Interactive Pipe Inspection (IPI) has been providing panoramic pipe inspection and assessment services for two years to engineers, municipalities and utility owners in the water and wastewater industries. Collected digital data is processed through various software applications and delivered in digital report format, along with a printed executive report and job summary.
The ability to provide engineers and municipalities with measurable data is a major benefit of the panoramic technology, said Bryce James, IPI manager.
“IPI’s pipe inspection system uses dual-mounted, high resolution cameras with wide angle lenses that can inspect pipelines eight-inches in diameter and larger at the rate of 14 inches per second,” James said.
Panoramic manhole inspections
Now IPI has brought the panoramic inspection process to manhole inspections, said James.
Until recently, James said, most manhole inspections have been made visually from the surface or by man entry, a time-consuming and dangerous confined-space task.
“IPI’s 360-degree manhole inspections speed the process by eliminating the need to take notes during visual inspections for use in preparing reports,” he said. “Data is collected at a rapid pace with pictures taken every two inches as the cameras move upward through the manhole. Typically a manhole inspection is completed in five to 7 minutes, making it possible for a crew to inspect many manholes in a work day.”

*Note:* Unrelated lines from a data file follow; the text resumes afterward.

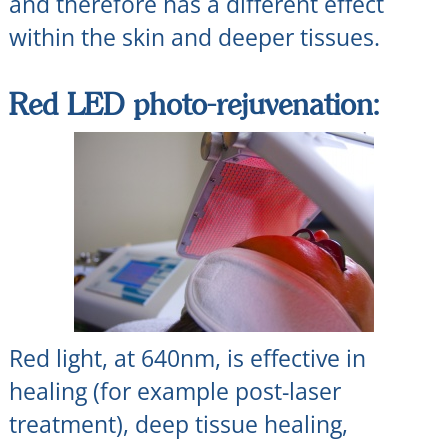
and therefore has a different effect
within the skin and deeper tissues.
Red LED photo-rejuvenation:
Red light, at 640nm, is effective in
healing (for example post-laser
treatment), deep tissue healing,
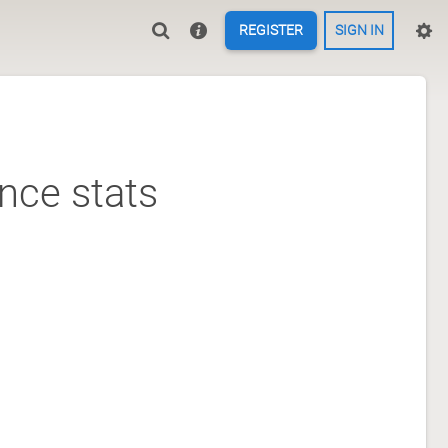
REGISTER
SIGN IN
nce stats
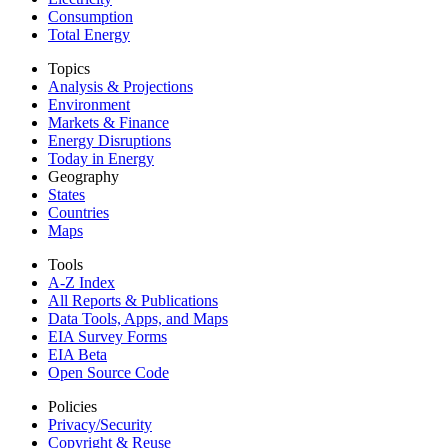
Consumption
Total Energy
Topics
Analysis & Projections
Environment
Markets & Finance
Energy Disruptions
Today in Energy
Geography
States
Countries
Maps
Tools
A-Z Index
All Reports &
Publications
Data Tools, Apps,
and Maps
EIA Survey Forms
EIA Beta
Open Source Code
Policies
Privacy/Security
Copyright & Reuse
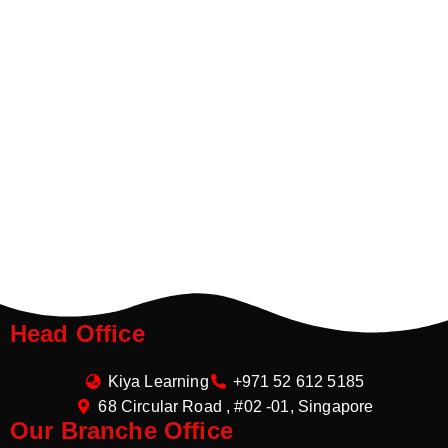
Head Office
Kiya Learning
+971 52 612 5185
68 Circular Road , #02 -01, Singapore
Our Branche Office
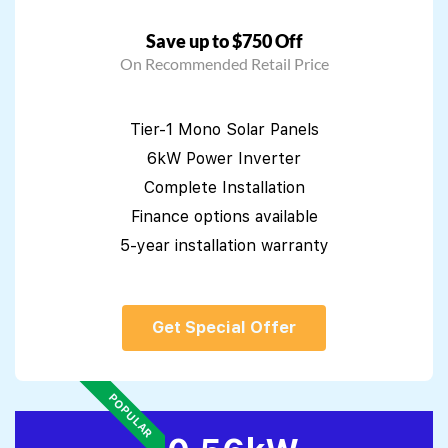
Save up to $750 Off
On Recommended Retail Price
Tier-1 Mono Solar Panels
6kW Power Inverter
Complete Installation
Finance options available
5-year installation warranty
Get Special Offer
POPULAR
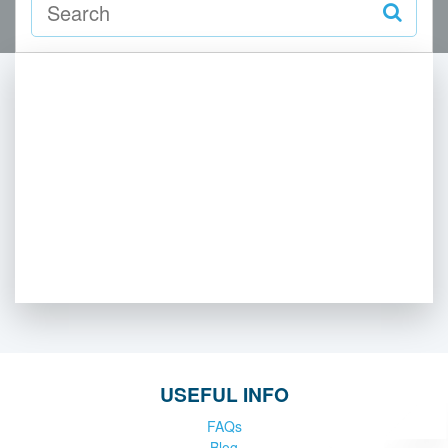
USEFUL INFO
FAQs
Blog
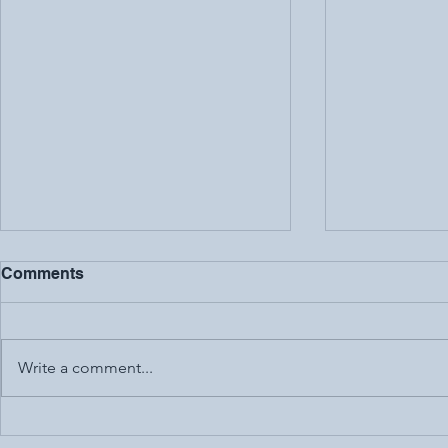
Comments
Write a comment...
Are Free Apps Really
Digital Cre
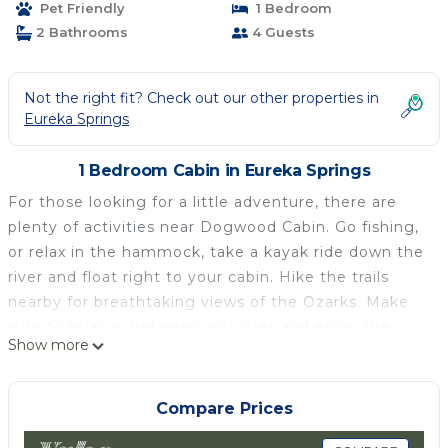
Pet Friendly
1 Bedroom
2 Bathrooms
4 Guests
Not the right fit? Check out our other properties in
Eureka Springs
1 Bedroom Cabin in Eureka Springs
For those looking for a little adventure, there are
plenty of activities near Dogwood Cabin. Go fishing,
or relax in the hammock, take a kayak ride down the
river and float right to your cabin. Hike the trails
nearby for breathtaking views of the Ozarks. Make
sure to relax in between activities and enjoy the
Show more
serenity that Dogwood Cabin provides.
Parkers Hideaway on the White River/Dogwood is
Compare Prices
located in Eureka Springs. Parkers Hideaway on the
White River/Dogwood provides accommodation,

For manholes 16 inches and greater in diameter, IPI uses the Ibak Panaramo SI 3D Optical Manhole Scanner employing high-resolution digital cameras with specially designed, distortion-free wide angle lenses.
“The cameras optically scan the entire interior of the manhole in a few seconds in one single vertical run,” James explained. “The image data is transmitted digitally to the inspection van and is at the operators disposal as a live picture for orientation purposes and available as a panoramic ‘film’ of the whole manhole.”
On-the-spot analysis is possible, but most often assessments are made in the office by specialists.
“Unlike a video tape from a conventional pan and rotate camera which only shows the section of view saved at the time of taping, the Ibak Panaramo SI viewer software provides an all-round inspection of the manhole, just as if the inspector were on site with a pan and rotate camera,” said James. “At a desk with a computer and mouse, the user can stop at any position in the manhole, do a 360 degree pan, zoom, perform an image capture and complete the analysis data.”
Simultaneously, an unfolded view of the inner surface of the manhole can be generated which gives a rapid overview of the condition of the structure and enables the user to measure the position and size of objects with the aid of a computer.
Panoramic pipe inspections
For inspections of pipes eight inches in diameter and larger, IPI uses the 3D Optiscanner with thes Ibak Panaramo Rapid View camera inspection system also employing dual-mounted, high-resolution cameras with wide angle lenses. Parallel mounted xenon flashlights are triggered when cameras are activated. Scanned pictures are put together to form 360 degree spherical images. The scanning process can be accomplished both in forward and in reverse directions. As with manhole inspections, image data is transmitted digitally to the inspection van and is available to the operator and saved as a panoramic picture of the entire pipeline and viewer software permits in-the-office inspection of the section of pipe with the same capabilities described for utilizing manhole data.
For long-range pipe inspections, IPI uses the Inuktun VT300 Versatrax crawler/camera system with multi-sensor capability. The system is capable of inspections to distances of 7,000 feet, reducing logistics and deployment time.
“This system,” said James, “has three on-board video cameras with high-intensity LED lighting, can be outfitted with multiple sensors and can be used on round or flat surface applications at a speeds of up to 30 feet per minute. In pipe 12 inches in diameter and larger, sensors in addition to CCTV can be added. Laser scans are used to produce ovality and radius reports for sliplining. A sonar sensor typically is used for fully submerged pipes and siphons. However, underwater laser is one of the newest sensors for providing measurable data in fully-submerged pipes. H2S gas monitoring sensors can be combined in the same inspection, deployed on the same platform, and can be combined in the same inspection deployed on the same platform, and can provide multiple reports from the same footage location not visible to the human eye.”
ITpipes software from Infrastructure Technologies (IT) provides comprehensive asset inspection management tools for water, wastewater and storm systems, including analysis and reporting, report visualization and distribution. IPipes GIS module allows planning and execution of projects using customer-supplied GIS maps.
Based in Turnwater, WA, Interactive Pipe Inspection was established in 2009 as a corporation specializing in advanced technology applications for the inspection of underground pipe systems to multi-national markets. IPI began as a division of Pipe Experts LLC, a leader in trenchless technology for more than 30 years, said James.